I loved meeting and chatting with Ellen and her friends (and her amazing greyhounds--they are so sweet and loving and I was very sad to learn Beau suddenly died this week). I also got a sneak peek at a design tutorial Ellen is working on. (Check out the one one her website--it's great.)
I did do some other things besides rust last weekend. Each year I need to make several holiday ornaments for exchanges, gifts, and displays. I did this one mostly in one long evening...pulled thread on canvas. It's always fun to experiment with pulled thread stitches. It's a little harder on canvas and my hands did hurt the next morning, but I like the lacy look enough for it to be worth it.
The "rose" images are actually the cut off end of a head of baby bok choy. The circles are the cut off end of a small zucchini. I used pigment stamp pads in gold, silver and copper to print my totally random design. I think it came out pretty cool.
I need to press it to set it and then I need to figure out what I want to do with it!
While at last weekend's quilt show, I met Lois Jarvis (here, too). She made the Ground Zero quilt that was on display at the show and had a lovely booth. This is a sample piece of her rust dyeing--it's amazing. So, I bought a rust dyeing kit that included this cd and everything needed to try it out including prepared for dyeing (pfd) fabric so I could just dive in. Let's make rust!
I didn't get to it Saturday (and it was a shame because it was hot this weekend) and ended up getting things going after dark Sunday night. (It's getting dark way too early now!) We have a street lamp across from our house so I worked on the front steps and my fabric has been dyeing itself all week there, to the consternation of the squirrels and confusion of my hubby's friends.
So here it is, all wrapped and tied to cook away in the sun. I got an inexpensive plain toolbox from HobbyLobby to hold the dyeing fabric and give me a place to rinse it out and, hopefully, store some of the dyeing equipment. It got cool and rainy but I figured that would be okay because it would just dye more slowly and I won't have time to unwrap it until this weekend.
I had also purchased some iron filings and decided to try magnet dyeing--I placed a magnet cut out into a pumpkin shape in a plastic veg tray. I laid a piece of damp pfd fabric on it and sprinkled on the iron filing. Supposedly they would gravitate to the magnet. I added salt and let it sit over night. This is what I got.

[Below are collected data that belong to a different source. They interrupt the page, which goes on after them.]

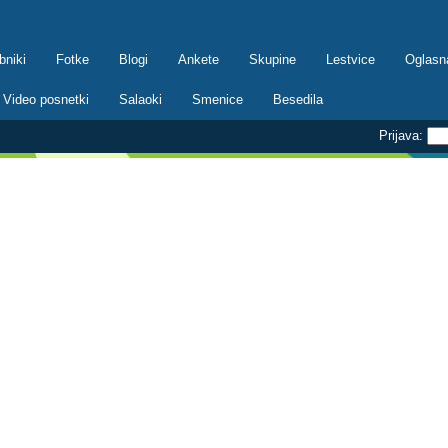
bniki
Fotke
Blogi
Ankete
Skupine
Lestvice
Oglasn
Video posnetki
Salaoki
Smenice
Besedila
Prijava:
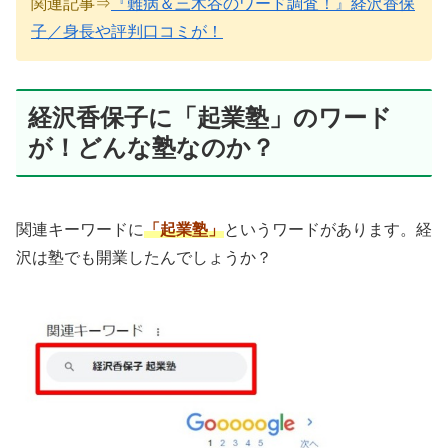
関連記事⇒
『難病＆三木谷のワード調査！』経沢香保
子／身長や評判口コミが！
経沢香保子に「起業塾」のワード
が！どんな塾なのか？
関連キーワードに
「起業塾」
というワードがあります。経
沢は塾でも開業したんでしょうか？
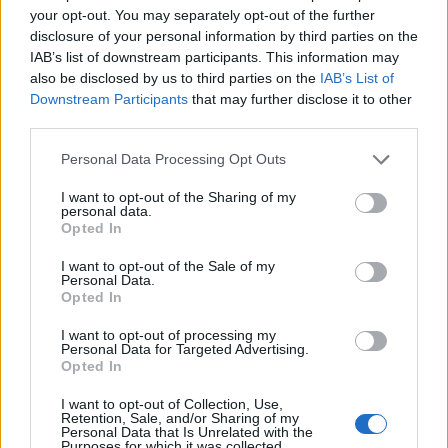
your opt-out. You may separately opt-out of the further
disclosure of your personal information by third parties on the
IAB’s list of downstream participants. This information may
also be disclosed by us to third parties on the
IAB’s List of
Downstream Participants
that may further disclose it to other
third parties.
Personal Data Processing Opt Outs
I want to opt-out of the Sharing of my
personal data.
Opted In
I want to opt-out of the Sale of my
Personal Data.
Opted In
I want to opt-out of processing my
Personal Data for Targeted Advertising.
Opted In
I want to opt-out of Collection, Use,
Retention, Sale, and/or Sharing of my
Personal Data that Is Unrelated with the
Purposes for which it was collected.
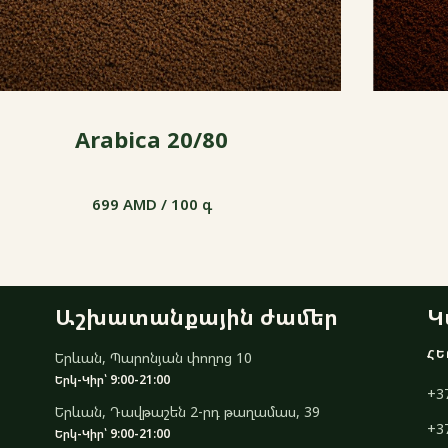
Arabica 20/80
699 AMD / 100 գ
699 AMD / 100 գ
Աշխատանքային ժամեր
Կ
ՀԵ
Երևան, Պարոնյան փողոց 10
Երկ-Կիր՝ 9:00-21:00
+3
Երևան, Դավթաշեն 2-րդ թաղամաս, 39
+3
Երկ-Կիր՝ 9:00-21:00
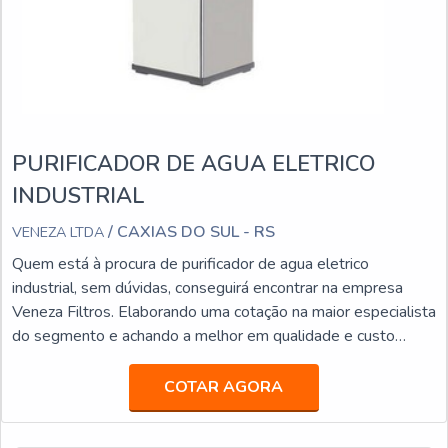
PURIFICADOR DE AGUA ELETRICO
INDUSTRIAL
/ CAXIAS DO SUL - RS
VENEZA LTDA
Quem está à procura de purificador de agua eletrico
industrial, sem dúvidas, conseguirá encontrar na empresa
Veneza Filtros. Elaborando uma cotação na maior especialista
do segmento e achando a melhor em qualidade e custo
benefício.ALGUNS DETALHES SOBRE PURIFICADOR DE
AGUA ELETRICO INDUSTRIALSe alguém pesquisar
COTAR AGORA
purificador de agua eletrico industrial em uma empresa
inovadora, acha a Veneza Filtros. A empresa trabalha com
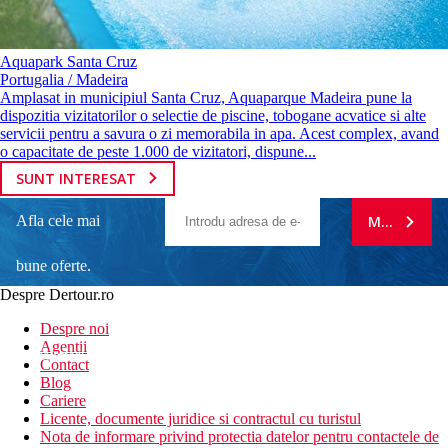
Aquapark Santa Cruz
Portugalia / Madeira
Amplasat in municipiul Santa Cruz, Aquaparque Madeira pune la
dispozitia vizitatorilor o selectie de piscine, tobogane acvatice si alte
servicii pentru a savura o zi memorabila in apa. Acest complex, avand
o capacitate de peste 1.000 de vizitatori, dispune...
SUNT INTERESAT
Afla cele mai
MA ABONE
bune oferte.
Despre Dertour.ro
Inscrie-te la
Despre noi
Agentii
newsletter!
Contact
Blog
Cariere
Licente, documente juridice si contractul cu turistul
Nota de informare privind protectia datelor pentru contactele de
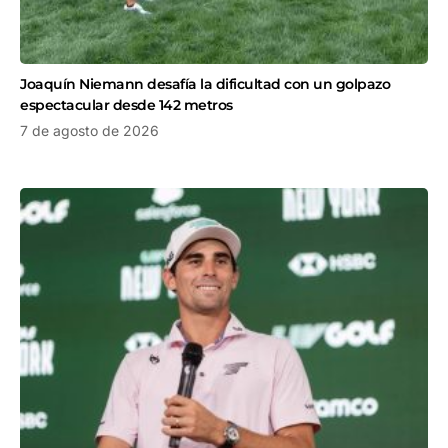
Joaquín Niemann desafía la dificultad con un golpazo
espectacular desde 142 metros
7 de agosto de 2026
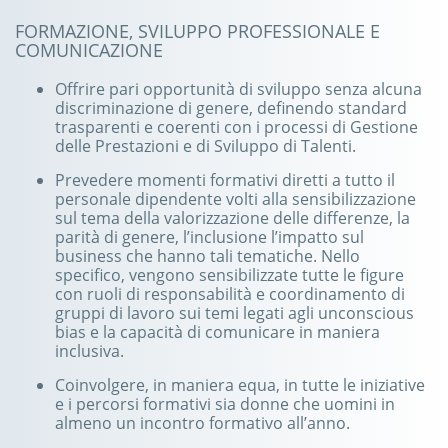
FORMAZIONE, SVILUPPO PROFESSIONALE E
COMUNICAZIONE
Offrire pari opportunità di sviluppo senza alcuna
discriminazione di genere, definendo standard
trasparenti e coerenti con i processi di Gestione
delle Prestazioni e di Sviluppo di Talenti.
Prevedere momenti formativi diretti a tutto il
personale dipendente volti alla sensibilizzazione
sul tema della valorizzazione delle differenze, la
parità di genere, l’inclusione l’impatto sul
business che hanno tali tematiche. Nello
specifico, vengono sensibilizzate tutte le figure
con ruoli di responsabilità e coordinamento di
gruppi di lavoro sui temi legati agli unconscious
bias e la capacità di comunicare in maniera
inclusiva.
Coinvolgere, in maniera equa, in tutte le iniziative
e i percorsi formativi sia donne che uomini in
almeno un incontro formativo all’anno.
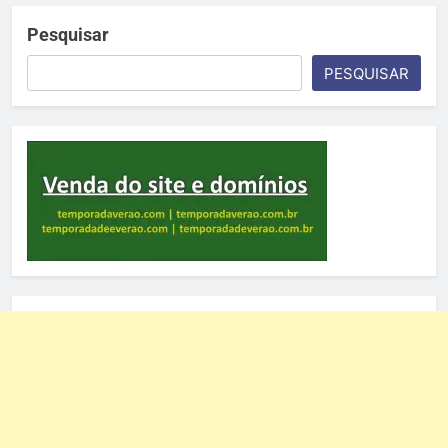
Pesquisar
PESQUISAR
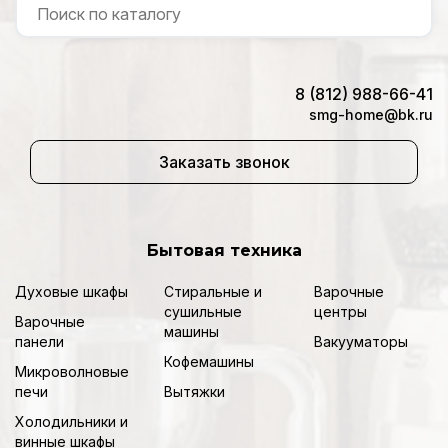
8 (812) 988-66-41
smg-home@bk.ru
Заказать звонок
Бытовая техника
Духовые шкафы
Стиральные и
Варочные
сушильные
центры
Варочные
машины
панели
Вакууматоры
Кофемашины
Микроволновые
печи
Вытяжки
Холодильники и
винные шкафы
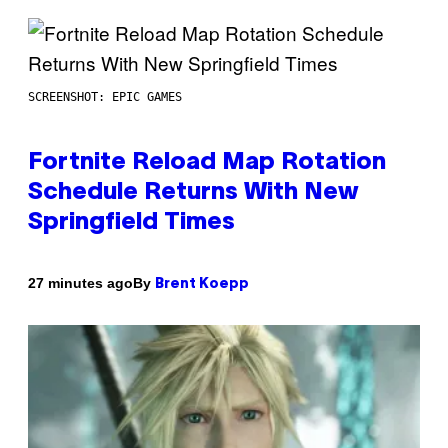
SCREENSHOT: EPIC GAMES
Fortnite Reload Map Rotation
Schedule Returns With New
Springfield Times
By
27 minutes ago
Brent Koepp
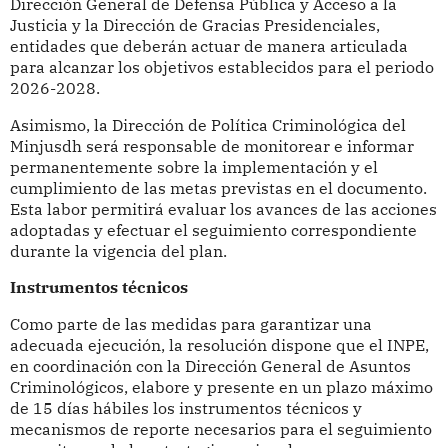
Dirección General de Defensa Pública y Acceso a la
Justicia y la Dirección de Gracias Presidenciales,
entidades que deberán actuar de manera articulada
para alcanzar los objetivos establecidos para el periodo
2026-2028.
Asimismo, la Dirección de Política Criminológica del
Minjusdh será responsable de monitorear e informar
permanentemente sobre la implementación y el
cumplimiento de las metas previstas en el documento.
Esta labor permitirá evaluar los avances de las acciones
adoptadas y efectuar el seguimiento correspondiente
durante la vigencia del plan.
Instrumentos técnicos
Como parte de las medidas para garantizar una
adecuada ejecución, la resolución dispone que el INPE,
en coordinación con la Dirección General de Asuntos
Criminológicos, elabore y presente en un plazo máximo
de 15 días hábiles los instrumentos técnicos y
mecanismos de reporte necesarios para el seguimiento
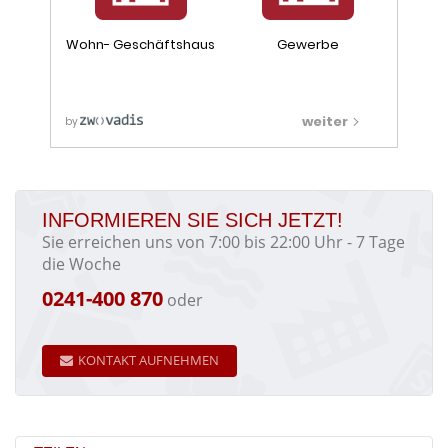
INFORMIEREN SIE SICH JETZT!
Sie erreichen uns von 7:00 bis 22:00 Uhr - 7 Tage
die Woche
0241-400 870
oder
KONTAKT AUFNEHMEN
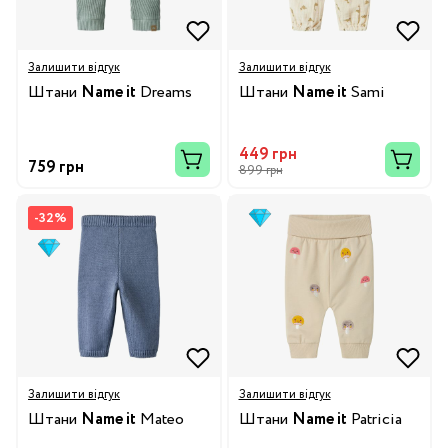
Залишити відгук
Залишити відгук
Штани
Name it
Dreams
Штани
Name it
Sami
449 грн
759 грн
899 грн
-32%
Залишити відгук
Залишити відгук
Штани
Name it
Mateo
Штани
Name it
Patricia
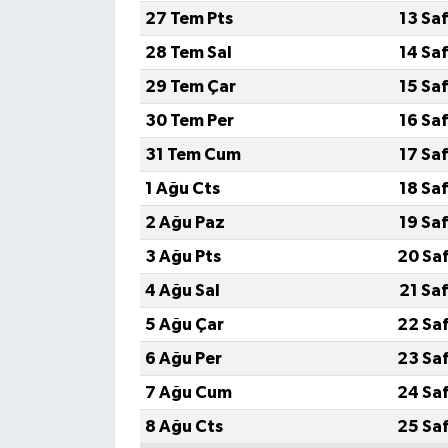
27 Tem Pts
13 Sa
28 Tem Sal
14 Sa
29 Tem Çar
15 Sa
30 Tem Per
16 Sa
31 Tem Cum
17 Sa
1 Ağu Cts
18 Sa
2 Ağu Paz
19 Sa
3 Ağu Pts
20 Sa
4 Ağu Sal
21 Sa
5 Ağu Çar
22 Sa
6 Ağu Per
23 Sa
7 Ağu Cum
24 Sa
8 Ağu Cts
25 Sa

Here are the rinsed pieces. Not very pumpkin like but kinda cool. This fabric is certainly stained! I learned that unless I wanted to smell like iron all day I need to wear gloves. And not wash things out in the bathroom sink.
Here's the fabric bundle on day two. Not much change.
Here's day four. I got more copper wire to wrap the outside layer. (I did a double layer--of course I can't follow instructions!)
Here's the underside on day four. Gettin' rusty!
I didn't get a shot this morning but it was looking pretty gross--which seems to me to be a good thing. I went out and got some additional supplies--more steel wool, face masks (just cheapies), coffee filters to filter the rinse water, a cheap strainer to hold the coffee filters. My starter kit included gloves and synthrapol to wash the fabrics in when they're done. I also rounded up some yogurt containers from recycling (the quart size) to use to hold my new stash of rusty bits.